Côté modération de contenus, Minds mise encore sur l'innovation, la politique en la matière des géants de l'internet s'étant attiré les foudres de nombre d'utilisateurs, jusqu'au président américain Donald Trump. L'idée est de mettre en place un système de jurés afin que les utilisateurs aient leur mot à dire dans les décisions de modération. «L'objectif du système de jurés de Minds est d'avoir un processus plus démocratique et plus équitable pour examiner les décisions de modération, au lieu de contraindre la communauté à adhérer à la subjectivité d'une seule autorité centralisée, sans transparence», assure Bill Ottman.
Le patron de Minds précise par ailleurs que tous les contenus légaux sont autorisés sur la plateforme, et qu'un système de contrôle humain des contenus signalés par les robots a été mis en place, afin de limiter au maximum les erreurs de l'algorithme. Avec encore une fois, comme garde-fou, l'accès au code en open source. «Sinon, le réseau ou l'entreprise ne sont plus tenus de rendre des comptes», précise-t-il.
S'il est bien entendu essentiel pour Minds de s'atteler à la délicate tâche consistant à supprimer les contenus qui contreviennent à la loi, Bill Ottman souligne l'attachement du réseau à son principe fondateur : «Nous pensons que les libertés d'expression et d'opinion sont essentielles à l'humanité et que ces libertés doivent s'étendre à tout le spectre idéologique, plutôt qu'à ceux dont les idées sont considérées comme "conformes à la norme".»
«Construire l'internet de la liberté d'expression»

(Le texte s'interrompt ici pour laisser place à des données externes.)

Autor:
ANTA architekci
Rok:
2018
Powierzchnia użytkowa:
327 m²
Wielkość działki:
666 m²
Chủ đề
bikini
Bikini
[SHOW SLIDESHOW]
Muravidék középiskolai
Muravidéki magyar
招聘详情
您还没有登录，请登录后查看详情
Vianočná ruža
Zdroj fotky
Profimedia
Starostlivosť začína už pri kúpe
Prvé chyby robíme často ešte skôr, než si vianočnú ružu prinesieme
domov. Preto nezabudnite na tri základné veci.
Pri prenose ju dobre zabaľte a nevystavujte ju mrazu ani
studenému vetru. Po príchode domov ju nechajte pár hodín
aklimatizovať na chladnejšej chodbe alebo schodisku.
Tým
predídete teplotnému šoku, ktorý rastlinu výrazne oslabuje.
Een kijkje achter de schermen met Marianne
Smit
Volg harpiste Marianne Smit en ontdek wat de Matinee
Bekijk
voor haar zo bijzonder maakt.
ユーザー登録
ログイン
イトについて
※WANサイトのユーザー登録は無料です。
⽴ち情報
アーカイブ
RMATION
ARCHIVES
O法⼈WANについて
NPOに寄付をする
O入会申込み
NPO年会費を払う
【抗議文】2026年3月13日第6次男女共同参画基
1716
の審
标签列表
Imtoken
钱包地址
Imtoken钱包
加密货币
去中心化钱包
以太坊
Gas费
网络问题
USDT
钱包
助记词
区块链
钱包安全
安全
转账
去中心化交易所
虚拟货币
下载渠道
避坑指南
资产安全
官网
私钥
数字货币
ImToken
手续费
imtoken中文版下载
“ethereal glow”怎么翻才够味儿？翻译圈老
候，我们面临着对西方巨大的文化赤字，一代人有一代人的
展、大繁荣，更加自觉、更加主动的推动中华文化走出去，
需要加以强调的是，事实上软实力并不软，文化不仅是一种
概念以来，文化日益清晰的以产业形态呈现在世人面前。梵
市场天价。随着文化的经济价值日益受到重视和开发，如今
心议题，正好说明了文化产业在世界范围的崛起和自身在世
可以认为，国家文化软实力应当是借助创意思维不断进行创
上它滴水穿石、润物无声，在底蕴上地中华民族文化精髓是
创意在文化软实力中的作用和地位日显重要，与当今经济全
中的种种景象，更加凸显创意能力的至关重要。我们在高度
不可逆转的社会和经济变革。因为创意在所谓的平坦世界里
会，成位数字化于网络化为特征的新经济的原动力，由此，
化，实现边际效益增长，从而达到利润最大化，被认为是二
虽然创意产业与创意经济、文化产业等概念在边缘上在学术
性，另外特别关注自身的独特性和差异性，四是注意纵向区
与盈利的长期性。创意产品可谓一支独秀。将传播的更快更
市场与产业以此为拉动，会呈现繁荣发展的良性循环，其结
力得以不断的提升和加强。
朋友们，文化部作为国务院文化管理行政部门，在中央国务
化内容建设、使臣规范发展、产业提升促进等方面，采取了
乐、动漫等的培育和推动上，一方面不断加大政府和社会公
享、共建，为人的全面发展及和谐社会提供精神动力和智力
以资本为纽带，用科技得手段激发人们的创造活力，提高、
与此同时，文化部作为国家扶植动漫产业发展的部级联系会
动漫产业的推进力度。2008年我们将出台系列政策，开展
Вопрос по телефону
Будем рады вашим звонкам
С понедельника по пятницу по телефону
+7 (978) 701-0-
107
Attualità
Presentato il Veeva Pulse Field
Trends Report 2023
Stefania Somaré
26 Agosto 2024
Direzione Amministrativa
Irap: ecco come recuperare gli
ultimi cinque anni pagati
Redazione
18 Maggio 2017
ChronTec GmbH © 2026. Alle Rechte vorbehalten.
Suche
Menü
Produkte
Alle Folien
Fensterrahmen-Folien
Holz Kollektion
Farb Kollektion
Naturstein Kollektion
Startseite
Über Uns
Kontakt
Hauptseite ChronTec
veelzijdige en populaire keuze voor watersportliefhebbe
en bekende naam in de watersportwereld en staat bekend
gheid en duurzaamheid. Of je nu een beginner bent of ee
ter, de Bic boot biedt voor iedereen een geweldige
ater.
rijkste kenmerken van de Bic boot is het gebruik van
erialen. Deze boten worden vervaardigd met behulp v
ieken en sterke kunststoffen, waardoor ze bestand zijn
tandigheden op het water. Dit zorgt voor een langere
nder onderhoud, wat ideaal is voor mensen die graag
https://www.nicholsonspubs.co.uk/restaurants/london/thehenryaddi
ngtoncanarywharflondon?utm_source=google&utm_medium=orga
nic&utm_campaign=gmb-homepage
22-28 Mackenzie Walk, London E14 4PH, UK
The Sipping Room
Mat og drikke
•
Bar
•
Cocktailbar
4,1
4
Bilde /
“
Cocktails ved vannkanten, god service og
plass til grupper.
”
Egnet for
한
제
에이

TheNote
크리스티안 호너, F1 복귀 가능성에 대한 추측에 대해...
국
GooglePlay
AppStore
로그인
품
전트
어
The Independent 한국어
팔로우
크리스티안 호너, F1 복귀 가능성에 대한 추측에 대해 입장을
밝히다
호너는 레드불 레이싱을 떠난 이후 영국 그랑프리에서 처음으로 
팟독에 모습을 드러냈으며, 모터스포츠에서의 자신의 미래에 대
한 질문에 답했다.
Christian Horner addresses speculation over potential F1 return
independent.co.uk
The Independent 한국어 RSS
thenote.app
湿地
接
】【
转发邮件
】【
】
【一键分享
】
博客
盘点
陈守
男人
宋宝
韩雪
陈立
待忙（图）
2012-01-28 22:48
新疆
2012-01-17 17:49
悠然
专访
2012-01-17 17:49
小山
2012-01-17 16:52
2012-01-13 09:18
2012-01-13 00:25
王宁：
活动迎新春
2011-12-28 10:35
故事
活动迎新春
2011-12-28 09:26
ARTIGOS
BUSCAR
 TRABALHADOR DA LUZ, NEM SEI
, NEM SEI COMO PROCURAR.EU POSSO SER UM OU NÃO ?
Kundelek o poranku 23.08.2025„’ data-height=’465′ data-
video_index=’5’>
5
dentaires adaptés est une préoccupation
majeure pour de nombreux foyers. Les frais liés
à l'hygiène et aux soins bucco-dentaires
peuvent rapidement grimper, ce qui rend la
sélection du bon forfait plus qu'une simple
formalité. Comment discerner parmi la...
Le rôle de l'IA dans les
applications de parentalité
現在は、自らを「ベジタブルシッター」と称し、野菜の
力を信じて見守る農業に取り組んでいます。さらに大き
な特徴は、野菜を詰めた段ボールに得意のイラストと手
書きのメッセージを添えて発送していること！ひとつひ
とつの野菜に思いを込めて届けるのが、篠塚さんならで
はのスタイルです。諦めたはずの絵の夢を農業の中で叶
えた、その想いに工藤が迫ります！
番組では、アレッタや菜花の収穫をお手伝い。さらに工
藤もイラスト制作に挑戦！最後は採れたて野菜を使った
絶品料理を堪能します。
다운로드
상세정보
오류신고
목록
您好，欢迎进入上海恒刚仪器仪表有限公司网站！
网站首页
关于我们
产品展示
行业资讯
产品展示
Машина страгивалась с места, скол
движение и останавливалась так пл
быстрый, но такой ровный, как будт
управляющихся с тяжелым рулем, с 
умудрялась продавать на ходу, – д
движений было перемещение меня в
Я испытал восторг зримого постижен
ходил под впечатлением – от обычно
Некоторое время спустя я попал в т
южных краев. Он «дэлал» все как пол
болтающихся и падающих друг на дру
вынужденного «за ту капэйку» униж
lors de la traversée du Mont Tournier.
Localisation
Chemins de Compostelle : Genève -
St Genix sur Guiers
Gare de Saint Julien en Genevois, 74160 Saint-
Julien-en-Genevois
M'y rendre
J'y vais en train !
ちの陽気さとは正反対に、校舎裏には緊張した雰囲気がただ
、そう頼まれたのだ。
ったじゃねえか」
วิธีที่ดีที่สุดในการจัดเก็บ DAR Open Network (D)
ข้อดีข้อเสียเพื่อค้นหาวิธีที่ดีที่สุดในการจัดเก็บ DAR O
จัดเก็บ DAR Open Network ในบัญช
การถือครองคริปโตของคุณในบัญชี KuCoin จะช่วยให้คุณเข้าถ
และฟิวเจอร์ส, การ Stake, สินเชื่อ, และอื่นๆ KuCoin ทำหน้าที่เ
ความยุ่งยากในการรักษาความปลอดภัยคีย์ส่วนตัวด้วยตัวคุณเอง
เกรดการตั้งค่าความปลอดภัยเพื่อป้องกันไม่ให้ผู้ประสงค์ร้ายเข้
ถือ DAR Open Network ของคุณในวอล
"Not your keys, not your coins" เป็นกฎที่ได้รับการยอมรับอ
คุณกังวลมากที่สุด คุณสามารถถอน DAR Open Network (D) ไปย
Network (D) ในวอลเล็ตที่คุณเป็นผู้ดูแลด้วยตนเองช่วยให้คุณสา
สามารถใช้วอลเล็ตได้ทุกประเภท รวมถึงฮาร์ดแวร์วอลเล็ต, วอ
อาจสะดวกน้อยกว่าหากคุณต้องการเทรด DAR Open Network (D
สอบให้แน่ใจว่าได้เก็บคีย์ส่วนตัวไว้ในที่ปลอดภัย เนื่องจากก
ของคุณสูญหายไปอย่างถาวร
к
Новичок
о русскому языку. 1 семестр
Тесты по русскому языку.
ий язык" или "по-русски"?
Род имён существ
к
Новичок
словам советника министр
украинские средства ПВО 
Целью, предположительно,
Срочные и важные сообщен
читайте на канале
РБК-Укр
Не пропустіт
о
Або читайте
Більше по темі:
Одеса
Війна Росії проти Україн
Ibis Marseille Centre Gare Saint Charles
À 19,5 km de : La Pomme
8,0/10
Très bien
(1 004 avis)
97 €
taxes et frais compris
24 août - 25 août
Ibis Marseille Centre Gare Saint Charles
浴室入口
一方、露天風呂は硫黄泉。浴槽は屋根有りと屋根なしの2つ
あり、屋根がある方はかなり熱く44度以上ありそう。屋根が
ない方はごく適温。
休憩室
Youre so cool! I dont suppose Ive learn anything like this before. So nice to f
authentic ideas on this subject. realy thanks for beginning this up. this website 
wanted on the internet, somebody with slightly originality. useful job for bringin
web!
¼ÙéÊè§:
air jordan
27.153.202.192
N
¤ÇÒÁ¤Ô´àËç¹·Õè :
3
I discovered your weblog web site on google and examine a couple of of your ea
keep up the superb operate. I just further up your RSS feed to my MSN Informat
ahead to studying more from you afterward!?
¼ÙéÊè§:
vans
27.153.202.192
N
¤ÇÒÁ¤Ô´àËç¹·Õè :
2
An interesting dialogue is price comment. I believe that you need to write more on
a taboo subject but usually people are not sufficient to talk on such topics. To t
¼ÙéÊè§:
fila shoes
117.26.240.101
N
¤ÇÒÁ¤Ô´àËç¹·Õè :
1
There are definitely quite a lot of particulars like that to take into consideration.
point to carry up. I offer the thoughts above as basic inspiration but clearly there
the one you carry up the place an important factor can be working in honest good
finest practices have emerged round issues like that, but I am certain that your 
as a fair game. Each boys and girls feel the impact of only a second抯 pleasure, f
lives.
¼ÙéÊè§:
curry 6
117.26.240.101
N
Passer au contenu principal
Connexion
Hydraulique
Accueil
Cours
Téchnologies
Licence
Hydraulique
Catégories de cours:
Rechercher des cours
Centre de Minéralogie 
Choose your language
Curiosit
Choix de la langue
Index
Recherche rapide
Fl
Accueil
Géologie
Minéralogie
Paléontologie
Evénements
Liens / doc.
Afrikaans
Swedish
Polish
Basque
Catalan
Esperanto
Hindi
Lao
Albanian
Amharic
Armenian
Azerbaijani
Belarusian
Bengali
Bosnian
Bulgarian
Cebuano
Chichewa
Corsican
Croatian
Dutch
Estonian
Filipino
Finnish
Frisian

Aux Etats-Unis, pays de la sacro-sainte liberté d'expression, protégée par le Premier amendement de la Constitution, un tel positionnement fait toujours recette. Minds est en effet loin d'être le seul réseau social à avoir vu le jour en réponse aux menaces qui pèsent sur cette liberté. Ainsi, Gab, qui pourrait être comparé par son fonctionnement à Twitter, a été créé avec le même fil directeur, et ne nourrit pas moins d'ambitions. «Gab construit l'Internet de la liberté d'expression», confie à RT France son créateur Andrew Torba, qui revendique plus d'un million d'abonnés. «Notre mission est de décentraliser le contrôle de la communication en ligne, de protéger la liberté d'expression et de démocratiser l'accès à l'information sur internet en défendant les valeurs de la souveraineté individuelle, des logiciels libres et de la vie privée», fait-il encore valoir.
Le réseau social, dont la popularité augmente au rythme des controverses sur la modération des contenus éclaboussant Twitter, dispose pourtant d'une réputation sulfureuse. En cause, la volonté affichée de son créateur d'accueillir sur sa plateforme les utilisateurs bannis de Twitter pour leurs opinions politiquement incorrectes. Ce qui en fait, d'après les médias mainstream tel que Wired, un «paradis pour l'extrême droite». «La réponse à un "mauvais discours" ou à un "discours de haine", quelle que soit la définition que vous en donnez, est davantage de discours. Et ce sera toujours le cas», avait alors répondu Andrew Torba en octobre dernier dans une interview accordée à NPR.
En dehors de ses effets sur l'opinion publique, cette campagne médiatique a eu pour conséquence de pousser le service de paiement Paypal et l'entreprise de gestion de nom de domaine Godaddy à priver Gab de leurs services en 2018. Une décision qui met en lumière la volonté des entreprises de la Silicon Valley de s'attaquer à la concurrence par tous les moyens, selon Andrew Torba. «Un "déplateformage" coordonné, quand il est effectué de manière à limiter la concurrence dans un marché libre, est illégal. Nous pensons que les sociétés de la Silicon Valley s'unissent pour éliminer les concurrents des réseaux sociaux existants», soutient-il auprès de RT France.
D'après lui, la raison est simple : «Le principe de liberté d'expression à l'américaine est la seule chose susceptible de perturber les Big Tech à l'échelle mondiale.» C'est en tout cas en tablant dessus que la concurrence espère remettre en question l'hégémonie des géants du Net.